How cool is that?!!!!
WHO could disagree with it.
A good way to pick up on 37signals' philosophy is to take the 10 minutes or whatever to watch this video clip on collaboration...It really prompted some interesting thoughts in my mind about productivity.
And that's the second thing I love about these guys.
They have a simply stated worldview that carries through everything they do.
It's great marketing and business vision done right.
It has so much clarity, and so much appeal with customers, and they apply this perspective so profoundly, that their initiatives seem to just turn to gold.
And this next quality is the bit that inspires me when I look at 37Signals.
It's how they just keep rolling one success into another.
Basecamp now has a whole suite of brothers and sisters sitting in the teamworking/collaboration/online tools to make life easier space.
But there's also a book.
And now a job board... a job board....Ummmm... brilliant!

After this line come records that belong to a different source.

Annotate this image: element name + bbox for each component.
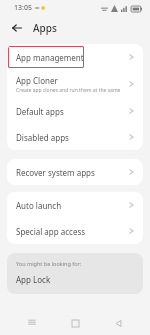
button[interactable]: Back bbox=[8, 19, 26, 37]
staticText: App Lock bbox=[16, 274, 51, 285]
button[interactable]: App Cloner bbox=[7, 70, 143, 98]
staticText: Default apps bbox=[16, 106, 64, 117]
staticText: App Cloner bbox=[16, 75, 58, 86]
staticText: Special app access bbox=[16, 226, 86, 237]
button[interactable]: Special app access bbox=[7, 218, 143, 244]
staticText: Auto launch bbox=[16, 200, 62, 211]
staticText: Recover system apps bbox=[16, 167, 95, 178]
button[interactable]: You might be looking for: bbox=[7, 253, 143, 294]
staticText: Create app clones and run them at the sa… bbox=[16, 87, 125, 94]
button[interactable]: Auto launch bbox=[7, 192, 143, 218]
staticText: Disabled apps bbox=[16, 132, 69, 143]
button[interactable]: Home bbox=[64, 312, 86, 334]
staticText: App management bbox=[16, 52, 84, 63]
button[interactable]: Back bbox=[107, 312, 129, 334]
button[interactable]: Recover system apps bbox=[7, 159, 143, 185]
staticText: Apps bbox=[33, 21, 57, 35]
button[interactable]: App management bbox=[7, 44, 143, 70]
button[interactable]: Disabled apps bbox=[7, 124, 143, 150]
button[interactable]: Recent apps bbox=[21, 312, 43, 334]
staticText: 13:05 bbox=[14, 3, 32, 13]
staticText: You might be looking for: bbox=[16, 260, 82, 267]
button[interactable]: Default apps bbox=[7, 98, 143, 124]
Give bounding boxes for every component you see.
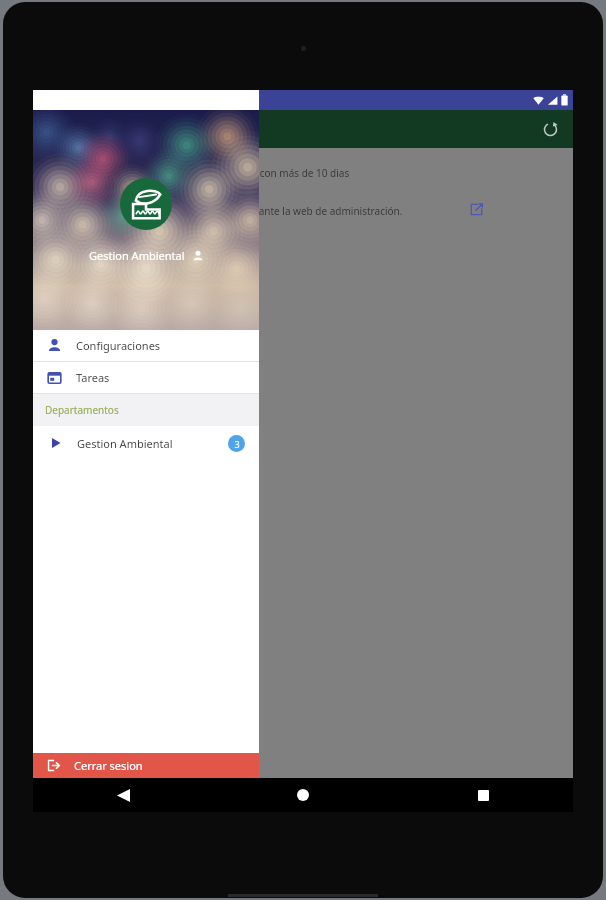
button[interactable]: Recent apps: [466, 778, 500, 812]
staticText: 3: [234, 438, 240, 450]
staticText: Puede configurar este comportamiento med…: [47, 204, 403, 218]
button[interactable]: Home: [286, 778, 320, 812]
button[interactable]: Gestion Ambiental: [33, 426, 259, 460]
button[interactable]: Open web administration: [463, 196, 489, 222]
button[interactable]: Tareas: [33, 362, 259, 393]
button[interactable]: Refresh: [535, 114, 565, 144]
button[interactable]: App logo: [120, 178, 172, 230]
staticText: Gestion Ambiental: [89, 248, 185, 263]
button[interactable]: Configuraciones: [33, 330, 259, 361]
staticText: Tareas: [76, 370, 110, 385]
button[interactable]: Back: [106, 778, 140, 812]
staticText: Departamentos: [45, 403, 119, 417]
staticText: Cerrar sesion: [74, 758, 143, 773]
staticText: Gestion Ambiental: [77, 436, 173, 451]
staticText: Se eliminarán automáticamente los regist…: [47, 166, 350, 180]
button[interactable]: Cerrar sesion: [33, 753, 259, 778]
staticText: Configuraciones: [76, 338, 161, 353]
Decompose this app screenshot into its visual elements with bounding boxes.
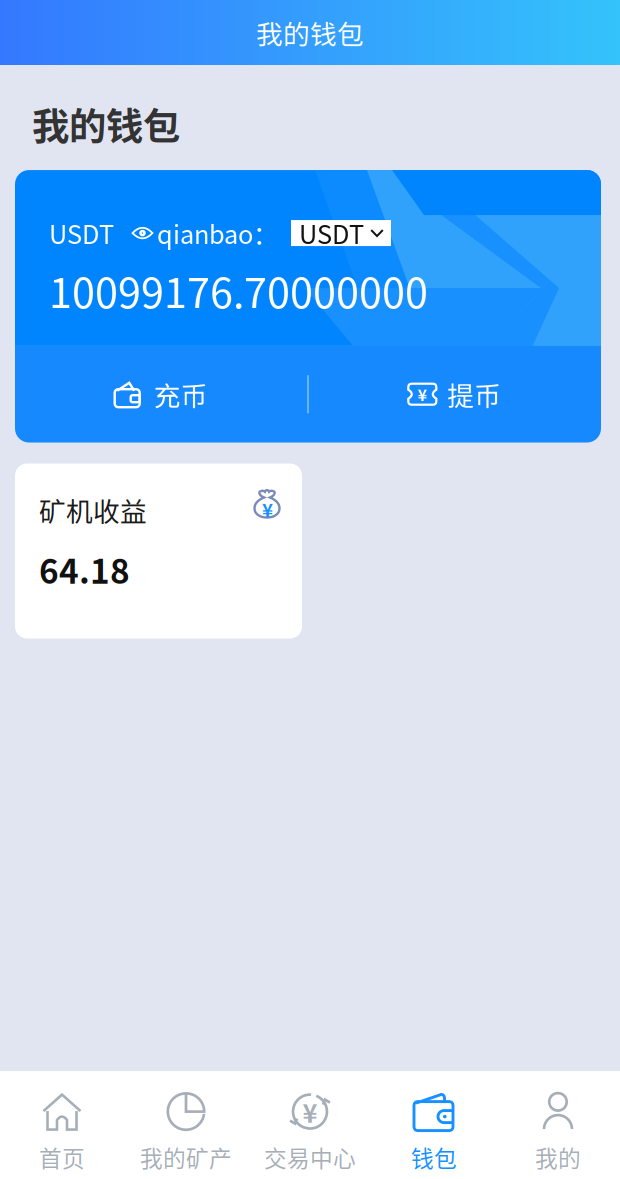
button[interactable]: ¥ xyxy=(248,1064,372,1179)
button[interactable]: 我的矿产 xyxy=(124,1064,248,1179)
button[interactable]: 首页 xyxy=(0,1064,124,1179)
staticText: 矿机收益 xyxy=(39,490,147,529)
staticText: 充币 xyxy=(154,375,208,414)
button[interactable]: 我的 xyxy=(496,1064,620,1179)
staticText: 64.18 xyxy=(39,545,130,593)
staticText: ¥ xyxy=(302,1093,318,1130)
staticText: ¥ xyxy=(262,496,273,522)
staticText: 我的 xyxy=(535,1141,581,1173)
staticText: 我的钱包 xyxy=(32,97,180,151)
staticText: USDT xyxy=(49,215,114,251)
staticText: qianbao： xyxy=(157,215,278,251)
staticText: USDT xyxy=(299,215,364,251)
staticText: 我的钱包 xyxy=(256,13,364,52)
staticText: 首页 xyxy=(39,1141,85,1173)
button[interactable]: 钱包 xyxy=(372,1064,496,1179)
staticText: 钱包 xyxy=(411,1141,457,1173)
staticText: 提币 xyxy=(447,375,501,414)
staticText: 10099176.70000000 xyxy=(49,260,428,320)
staticText: 我的矿产 xyxy=(140,1141,232,1173)
button[interactable]: ¥ xyxy=(309,346,601,442)
button[interactable]: 充币 xyxy=(15,346,307,442)
staticText: 交易中心 xyxy=(264,1141,356,1173)
staticText: ¥ xyxy=(418,383,427,406)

See most people in the online technology and marketing world's sit around wondering about the BIG IDEA, the 'light bulb moment'. Problem is they do lots of sitting around 'thinking' and not much doing.
And then a few people just keep whacking things out there - sometimes radically new, but often just an incrementally better but unusually everyday thing than something else out there already. Jobs boards have been online since dinosaurs roamed the planet. But 37signals did one anyway.
So 37Signals now has a big head start launching something like a jobs board because it has the online profile, the page views, the Google juice to direct straight at the new project.
But that won't make a project succeed.
It'll give it the initial interest and buzz, but if the dog food is crap, the dogs won't eat it (to paraphrase What they don't teach you at Harvard by Mark McCormack)
And they say it's different and better, and I for one expect it will thrive based on track record alone.
So yeah. 37Signals. They rock the party that rocks the body..
And if you want to take a small sprinkling of their goodness away with you, remind yourselves of their worldview:
"We believe software is too complex. Too many features, too many buttons, too much to learn."
Nice.
PS. I also think these guys are a great example of some of Seth Godin's thinking - of finding customers who share your worldview (All Marketers Are Liars) and of being remarkably different (Purple Cow). Fucking A.